When Barbie begins to crack under the weight of her own perfection, her world literally falls apart. She malfunctions. We’ve all been there. What follows is a jolly of self-discovery that uses sharp humour to balance exaggeration and irony. It lays bare just how unattainable it is to be “everything” in a world still built for men.
One standout moment: Barbie, in head-to-toe lycra and neon rollerblades, skates through the real world with Ken and suddenly feels the crushing, invisible weight of symbolic violence. She proclaims, mid-roll, that she’s somehow conscious of herself. Meanwhile, Ken, soaking up attention for the first time, feels liberated, admired and empowered by this unexpected rush of relevance.
A lot goes down in this film. It toys with ideas of female liberation. Barbie refuses to be put back in her box—quite literally. Mattel, yes actual Mattel, nods to its sexist past while cheekily positioning itself as being in on the joke. It’s that brand-safe version of popular feminism that points out the obvious, but doesn’t always do much about it. And while Barbie’s off on her existential spiral, what does Ken do? He heads back to Barbie Land. And no, he’s not popping dinner on—he’s setting up a flat-screen, a mini bar and the patriarchy.
When it’s all nearly lost, when the absurdity and exhaustion of it all can no longer be ignored, along comes Gloria’s now-iconic monologue. A full-blown postfeminist callout that lays bare the contradictions women live every day. And something shifts. As if simply acknowledging that it’s all a bit much makes it slightly more bearable. By the end of her 114-minute journey, Barbie chooses the real world over Barbie Land. She ditches the pastel dresses for Birkenstocks, jeans and messy hair. And in a quietly triumphant moment, she heads to the gynaecologist. Rejecting the standards placed on her and embracing the real is framed as radical. The film is self-aware. It knows exactly which contradictions it’s working within. Its satirical tone lifts long-siloed feminist conversations and packages them for the mainstream.
In short: Barbie ridicules patriarchal power structures while offering a kind of optimistic, market-friendly popular feminism that, for a moment at least, felt universal.
Until, of course, Barbie hit the red carpet.
I’ll admit my naivety here. I genuinely thought, hoped, Margot Robbie would arrive at the premiere as ‘liberated Barbie’: scrunchie, Birkenstocks, jeans. But no.
On 9 July 2023, Margot Robbie, in full Hollywood glamour, captivated the cameras as she stepped onto the pink carpet at the world premiere of Barbie. Dressed in a long, sequinned gown with evening gloves, stilettos and immaculate hair and makeup, she looked every bit the iconic starlet. But this wasn’t Margot. This was Solo in the Spotlight Barbie, a replica of the 1960s doll brought to life.

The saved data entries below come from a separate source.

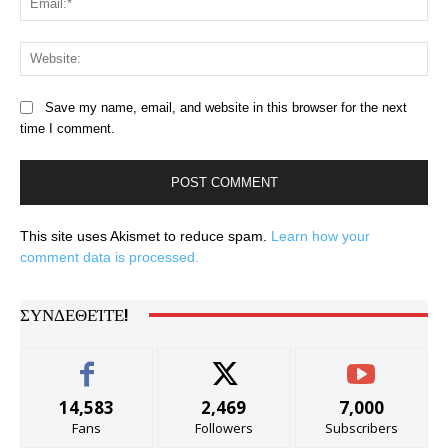
Web
Save my name, email, and website in this browser for the next
time I comment.
This site uses Akismet to reduce spam.
Learn how your
comment data is processed.
ΣΥΝΔΕΘΕΊΤΕ!
14,583
2,469
7,000
Fans
Followers
Subscribers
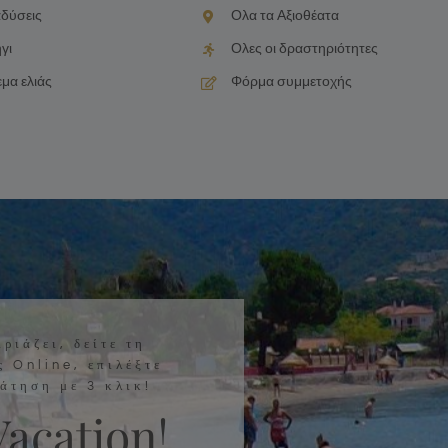
δύσεις
Ολα τα Αξιοθέατα
γι
Ολες οι δραστηριότητες
μα ελιάς
Φόρμα συμμετοχής
ριάζει, δείτε τη
ς Online, επιλέξτε
άτηση με 3 κλικ!
Vacation!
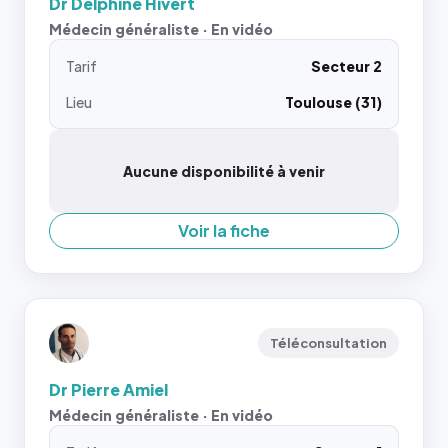
Dr Delphine Hivert
Médecin généraliste · En vidéo
Tarif
Secteur 2
Lieu
Toulouse (31)
Aucune disponibilité à venir
Voir la fiche
Téléconsultation
Dr Pierre Amiel
Médecin généraliste · En vidéo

And it didn’t stop there. At the London premiere, she appeared as Enchanted Evening Barbie in satin and faux fur. In Seoul, Day to Night Barbie. On Bondi Beach, the original 1959 doll.
Despite the film’s attempt to liberate Barbie from these exact visual trappings, the press tour re-embodied them. The Birkenstocks were replaced with eye-watering stilettos. The messy hair smoothed to within an inch of its life. Robbie, once again, was presented to the world in full postfeminist contradiction: the empowered woman who has it all and is the epitome of male desire. Did Gloria’s speech mean nothing to anyone? It’s textbook popular feminism for corporate gain. A feminist narrative sold through the very imagery it claimed to critique. But it goes deeper. Robbie wasn’t just held to a high standard—she was held up against a plastic one. An impossibly perfect, manufactured 1960s femininity that conforms to traditional ideals of beauty and desirability.

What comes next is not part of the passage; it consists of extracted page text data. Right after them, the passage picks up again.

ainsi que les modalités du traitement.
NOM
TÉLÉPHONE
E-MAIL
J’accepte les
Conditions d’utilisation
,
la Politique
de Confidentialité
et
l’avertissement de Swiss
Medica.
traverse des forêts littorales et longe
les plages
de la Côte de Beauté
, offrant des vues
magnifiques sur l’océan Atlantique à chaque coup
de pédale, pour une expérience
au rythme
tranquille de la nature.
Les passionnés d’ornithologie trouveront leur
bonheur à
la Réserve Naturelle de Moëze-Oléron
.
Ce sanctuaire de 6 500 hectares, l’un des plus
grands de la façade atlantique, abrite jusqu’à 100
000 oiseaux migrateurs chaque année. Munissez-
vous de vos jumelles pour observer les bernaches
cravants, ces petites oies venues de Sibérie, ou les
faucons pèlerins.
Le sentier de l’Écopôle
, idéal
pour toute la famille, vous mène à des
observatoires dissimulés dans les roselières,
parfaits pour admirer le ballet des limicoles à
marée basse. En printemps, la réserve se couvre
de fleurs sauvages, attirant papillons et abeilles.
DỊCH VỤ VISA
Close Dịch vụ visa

You get to play the liberated woman, challenge the system, and then? Back in the box, smiling politely. One small step for screenkind, one giant, glittering leap back into the red carpet past. Order, it seems, has been restored. We came, we acknowledged, we made our money. Now smile for the cameras, honey. From this perspective, the marketing undoes much of the film’s groundwork. It reinstates Stereotypical Barbie not as critique, but as celebration. A glossy return to white, polished, desirable femininity, served up for mass consumption.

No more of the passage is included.